2.5. Consider a median imputation algorithm, i.e., missing value for a specific feature and object is imputed with the median value computed using the complete values of this feature. Give the computational complexity of the median imputation algorithm as a function of the number of objects n (use the big O notation). Would the median imputation be faster, slower and similar in speed when compared to the mean imputation on our datasets? Would the median imputation be faster, slower and similar in speed when compared to the hot deck imputation on our datasets? Note: you do not have to implement the median imputation algorithm to answer this question.
Notes
Achieving the lowest runtime (i.e., providing highly efficient implementation) is not necessary. The answers to the questions rely on comparing the runtime values in relative terms (when compared with each other), not as absolute values, since the absolute values depend on the efficiency of the code, choice of the programming language, and the hardware used.
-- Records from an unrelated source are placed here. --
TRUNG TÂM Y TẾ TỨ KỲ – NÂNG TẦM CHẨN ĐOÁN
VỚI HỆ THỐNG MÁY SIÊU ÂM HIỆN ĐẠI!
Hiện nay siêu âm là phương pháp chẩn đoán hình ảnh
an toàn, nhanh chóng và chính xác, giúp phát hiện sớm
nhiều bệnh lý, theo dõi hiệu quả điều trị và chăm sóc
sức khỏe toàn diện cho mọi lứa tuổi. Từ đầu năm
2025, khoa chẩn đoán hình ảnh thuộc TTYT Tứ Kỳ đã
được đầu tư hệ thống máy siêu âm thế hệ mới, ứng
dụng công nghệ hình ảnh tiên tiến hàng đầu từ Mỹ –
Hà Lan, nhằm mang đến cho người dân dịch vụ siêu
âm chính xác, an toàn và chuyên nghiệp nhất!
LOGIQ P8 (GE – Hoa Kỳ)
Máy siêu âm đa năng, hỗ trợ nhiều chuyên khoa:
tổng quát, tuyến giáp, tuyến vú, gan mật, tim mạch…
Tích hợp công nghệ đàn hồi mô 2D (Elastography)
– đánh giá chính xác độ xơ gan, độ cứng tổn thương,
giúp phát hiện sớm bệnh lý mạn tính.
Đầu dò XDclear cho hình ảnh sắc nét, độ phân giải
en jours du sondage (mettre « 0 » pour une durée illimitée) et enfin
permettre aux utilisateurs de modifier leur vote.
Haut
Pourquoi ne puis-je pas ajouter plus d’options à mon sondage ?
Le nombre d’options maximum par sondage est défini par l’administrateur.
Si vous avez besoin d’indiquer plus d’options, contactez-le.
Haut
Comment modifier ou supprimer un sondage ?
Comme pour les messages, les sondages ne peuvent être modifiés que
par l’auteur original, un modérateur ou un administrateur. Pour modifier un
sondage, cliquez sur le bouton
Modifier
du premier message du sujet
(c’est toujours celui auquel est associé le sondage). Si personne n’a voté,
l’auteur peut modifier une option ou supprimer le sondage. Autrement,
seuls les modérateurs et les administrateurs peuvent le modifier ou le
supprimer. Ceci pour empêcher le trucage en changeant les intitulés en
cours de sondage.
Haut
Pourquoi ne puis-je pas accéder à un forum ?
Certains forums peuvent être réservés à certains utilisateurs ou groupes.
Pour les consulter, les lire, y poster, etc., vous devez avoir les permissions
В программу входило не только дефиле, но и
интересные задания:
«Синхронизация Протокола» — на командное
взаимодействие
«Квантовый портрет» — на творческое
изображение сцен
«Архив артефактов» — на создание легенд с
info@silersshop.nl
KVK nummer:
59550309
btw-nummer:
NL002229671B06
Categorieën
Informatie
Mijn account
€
However, your code should complete all computations in a matter of seconds or minutes, not hours.
We will check your source code, verify if it runs correctly, validate the results on the screen and in the files, and mark the answers to the five questions.
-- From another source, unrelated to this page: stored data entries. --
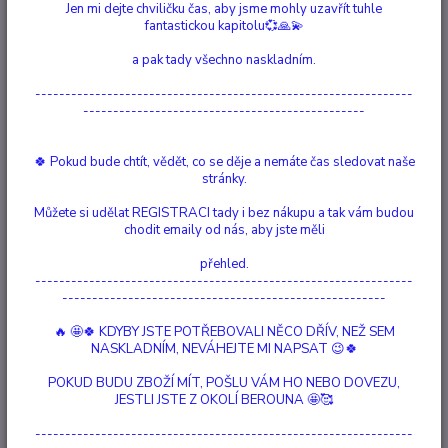
Jen mi dejte chviličku čas, aby jsme mohly uzavřít tuhle
Ohodnotit produkt
fantastickou kapitolu💞🙏💫
405 tobolek
a pak tady všechno naskladním.
Vhodný pro chovatele, kteří mají větší počet štěňat nebo pro chovatele
---------------------------------------------------------------
velkých zvířat. Je prospěšný pro dodání vápníků při laktaci pro samice a
-----------------------------------------------
samozřejmě pro dobrý vývoj kostní tkáně a zubů u mláďat všech druhů
zvířat. V prevenci osteoporózy je vhodným obdobím léto, kdy jsou
🍀 Pokud bude chtít, vědět, co se děje a nemáte čas sledovat naše
ledviny zvířat díky tep...
celý popis
stránky.
Můžete si udělat REGISTRACI tady i bez nákupu a tak vám budou
Dostupnost
Není skladem
chodit emaily od nás, aby jste měli
Nejsme plátci DPH
přehled.
---------------------------------------------------------------
------------------------------------------------------
/
ks
Momentálně není k dispozici
🔥 🤩🍀 KDYBY JSTE POTŘEBOVALI NĚCO DŘÍV, NEŽ SEM
NASKLADNÍM, NEVÁHEJTE MI NAPSAT 😉🍀
Číslo produktu:
99021
POKUD BUDU ZBOŽÍ MÍT, POŠLU VÁM HO NEBO DOVEZU,
Výrobce:
Česká Republika
Hlídat cenu / dostupnost
JESTLI JSTE Z OKOLÍ BEROUNA 🤩🥰
---------------------------------------------------------------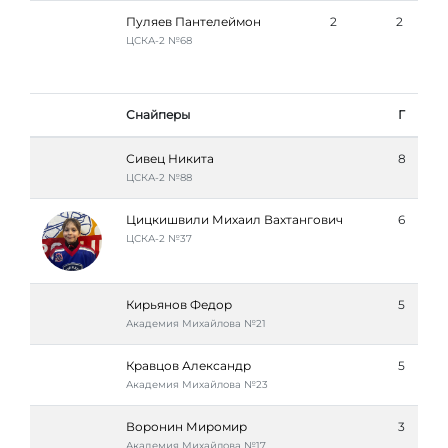
Пуляев Пантелеймон
2
2
ЦСКА-2 №68
Снайперы
Г
Сивец Никита
8
ЦСКА-2 №88
Цицкишвили Михаил Вахтангович
6
ЦСКА-2 №37
Кирьянов Федор
5
Академия Михайлова №21
Кравцов Александр
5
Академия Михайлова №23
Воронин Миромир
3
Академия Михайлова №17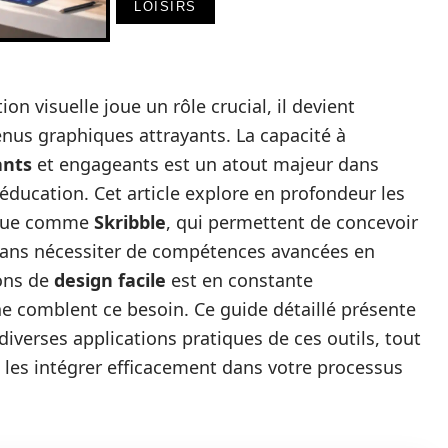
LOISIRS
n visuelle joue un rôle crucial, il devient
nus graphiques attrayants. La capacité à
ants
et engageants est un atout majeur dans
éducation. Cet article explore en profondeur les
hique comme
Skribble
, qui permettent de concevoir
 sans nécessiter de compétences avancées en
ons de
design facile
est en constante
ne comblent ce besoin. Ce guide détaillé présente
 diverses applications pratiques de ces outils, tout
e les intégrer efficacement dans votre processus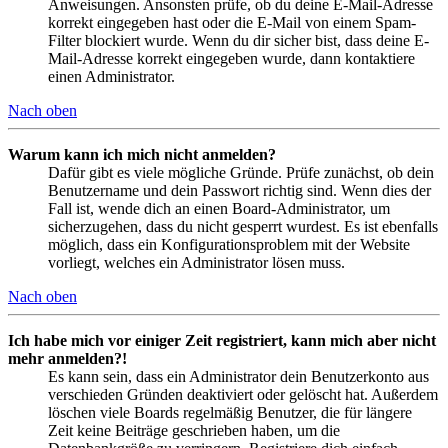
Anweisungen. Ansonsten prüfe, ob du deine E-Mail-Adresse
korrekt eingegeben hast oder die E-Mail von einem Spam-
Filter blockiert wurde. Wenn du dir sicher bist, dass deine E-
Mail-Adresse korrekt eingegeben wurde, dann kontaktiere
einen Administrator.
Nach oben
Warum kann ich mich nicht anmelden?
Dafür gibt es viele mögliche Gründe. Prüfe zunächst, ob dein
Benutzername und dein Passwort richtig sind. Wenn dies der
Fall ist, wende dich an einen Board-Administrator, um
sicherzugehen, dass du nicht gesperrt wurdest. Es ist ebenfalls
möglich, dass ein Konfigurationsproblem mit der Website
vorliegt, welches ein Administrator lösen muss.
Nach oben
Ich habe mich vor einiger Zeit registriert, kann mich aber nicht
mehr anmelden?!
Es kann sein, dass ein Administrator dein Benutzerkonto aus
verschieden Gründen deaktiviert oder gelöscht hat. Außerdem
löschen viele Boards regelmäßig Benutzer, die für längere
Zeit keine Beiträge geschrieben haben, um die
We will deduct points if the files names and/or the outputs on the screen do not follow the abovedefined format.
Signing up for Gradescope
If you already have Gradescope account using your VCU email then you should be able to see the course (CMSC435 INTRODUCTION TO DATA SCIENCE) in your dashboard and find the assignment-2 in that course. Alternatively, you can go to the https://www.gradescope.com and use the signup button in the homepage. If you go through the Gradescope website, make sure to sign up using your official VCU student email and using the button “sign up as a student”. If you have any problem signing up in Gradescope or finding the assignment in Gradescope the please contact ghadermarzis@vcu.edu.
Submitting assignment
Once you accessed the course in Gradescope successfully, click on “Assignment 2” in the dashboard
After clicking the submit you will be able to review your submission and double check that it is complete. You can submit multiple times and only your last submission will be graded.